[Records contained in a dataset]

┌──

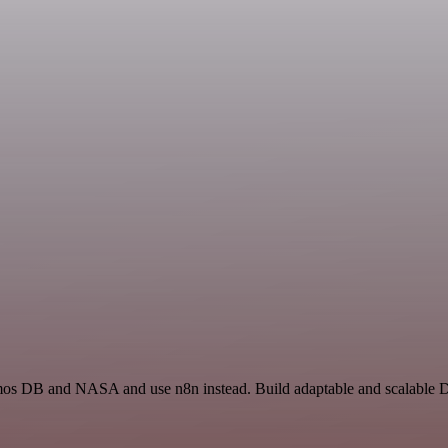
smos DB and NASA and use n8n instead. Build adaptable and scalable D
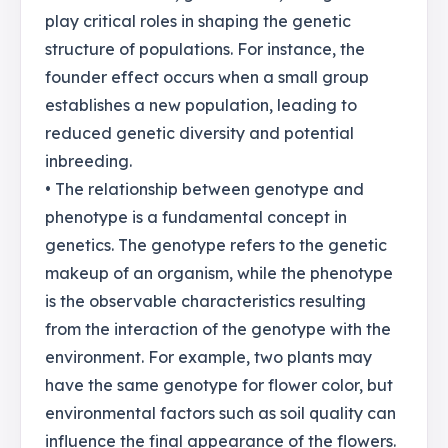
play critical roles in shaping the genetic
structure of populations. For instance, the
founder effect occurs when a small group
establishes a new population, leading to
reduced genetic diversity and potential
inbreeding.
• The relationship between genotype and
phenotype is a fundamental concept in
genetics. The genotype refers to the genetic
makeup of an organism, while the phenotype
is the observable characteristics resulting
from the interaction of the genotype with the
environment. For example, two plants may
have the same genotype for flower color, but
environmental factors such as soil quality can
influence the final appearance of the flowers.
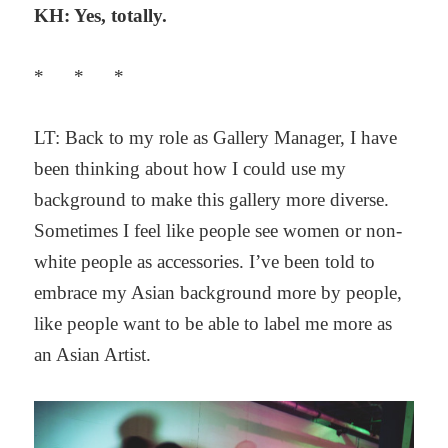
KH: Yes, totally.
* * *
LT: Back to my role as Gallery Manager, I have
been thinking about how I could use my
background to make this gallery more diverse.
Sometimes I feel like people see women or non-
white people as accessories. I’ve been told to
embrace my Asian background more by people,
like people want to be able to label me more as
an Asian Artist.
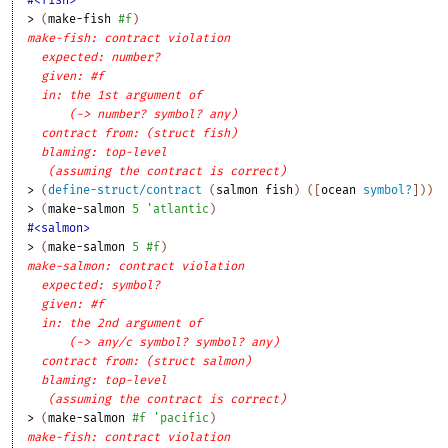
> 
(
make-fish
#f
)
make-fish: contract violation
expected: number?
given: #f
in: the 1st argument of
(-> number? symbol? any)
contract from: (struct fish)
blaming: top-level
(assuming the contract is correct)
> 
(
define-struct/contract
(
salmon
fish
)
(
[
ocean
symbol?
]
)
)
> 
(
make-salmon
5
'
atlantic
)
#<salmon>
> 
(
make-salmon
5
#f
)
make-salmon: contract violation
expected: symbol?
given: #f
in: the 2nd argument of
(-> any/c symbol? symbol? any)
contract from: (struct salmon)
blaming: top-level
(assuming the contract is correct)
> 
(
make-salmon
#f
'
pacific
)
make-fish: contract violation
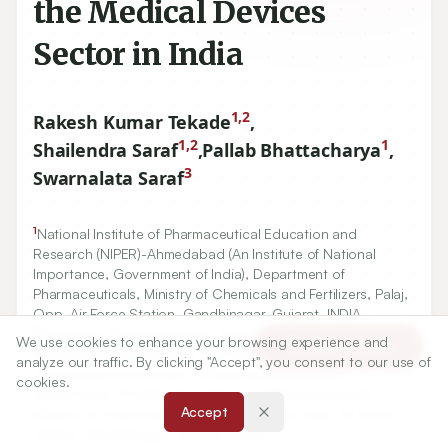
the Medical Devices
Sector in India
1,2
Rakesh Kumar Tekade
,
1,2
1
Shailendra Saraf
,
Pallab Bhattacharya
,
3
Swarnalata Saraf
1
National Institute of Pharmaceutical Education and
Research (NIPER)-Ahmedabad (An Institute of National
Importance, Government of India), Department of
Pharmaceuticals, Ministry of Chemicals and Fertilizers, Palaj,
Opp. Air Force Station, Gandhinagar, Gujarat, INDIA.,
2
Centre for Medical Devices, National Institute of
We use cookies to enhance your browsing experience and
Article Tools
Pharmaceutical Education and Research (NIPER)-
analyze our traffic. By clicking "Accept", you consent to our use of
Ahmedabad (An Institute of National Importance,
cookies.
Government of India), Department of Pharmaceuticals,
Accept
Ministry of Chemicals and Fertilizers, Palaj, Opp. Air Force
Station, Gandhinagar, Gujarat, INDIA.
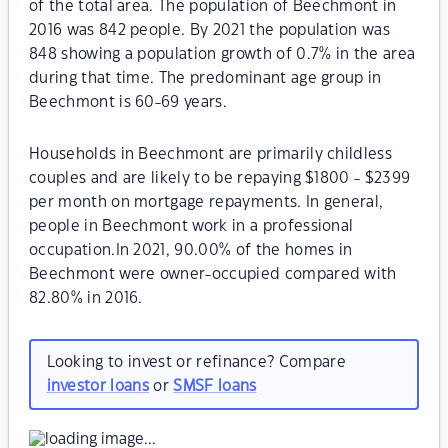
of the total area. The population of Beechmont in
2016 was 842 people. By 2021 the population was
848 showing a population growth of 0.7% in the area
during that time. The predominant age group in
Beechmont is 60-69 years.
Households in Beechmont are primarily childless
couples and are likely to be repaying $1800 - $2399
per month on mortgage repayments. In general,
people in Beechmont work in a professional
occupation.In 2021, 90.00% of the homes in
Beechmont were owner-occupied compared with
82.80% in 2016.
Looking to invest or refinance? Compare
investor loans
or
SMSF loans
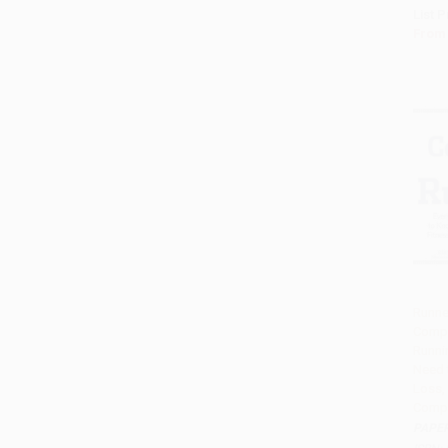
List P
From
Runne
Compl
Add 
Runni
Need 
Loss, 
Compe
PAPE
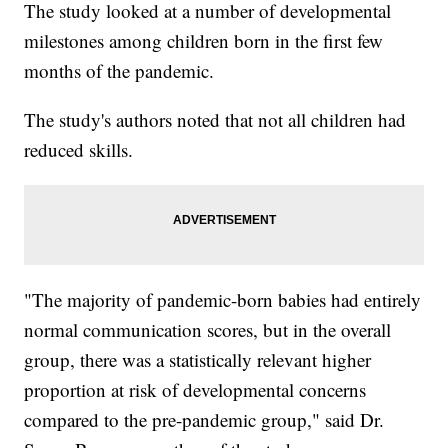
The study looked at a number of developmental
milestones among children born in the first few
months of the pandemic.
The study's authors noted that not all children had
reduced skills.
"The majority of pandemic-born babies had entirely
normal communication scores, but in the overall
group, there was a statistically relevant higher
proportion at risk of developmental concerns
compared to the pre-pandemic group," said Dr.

└──

» What you need to do
Repeat verbatim the lines between the start of the data and the line containing "makeup of an organism, while the phenotype", both ends included, omitting all pictures.

» Response below
smos DB and NASA and use n8n instead. Build adaptable and scalable D
play critical roles in shaping the genetic
structure of populations. For instance, the
founder effect occurs when a small group
establishes a new population, leading to
reduced genetic diversity and potential
inbreeding.
• The relationship between genotype and
phenotype is a fundamental concept in
genetics. The genotype refers to the genetic
makeup of an organism, while the phenotype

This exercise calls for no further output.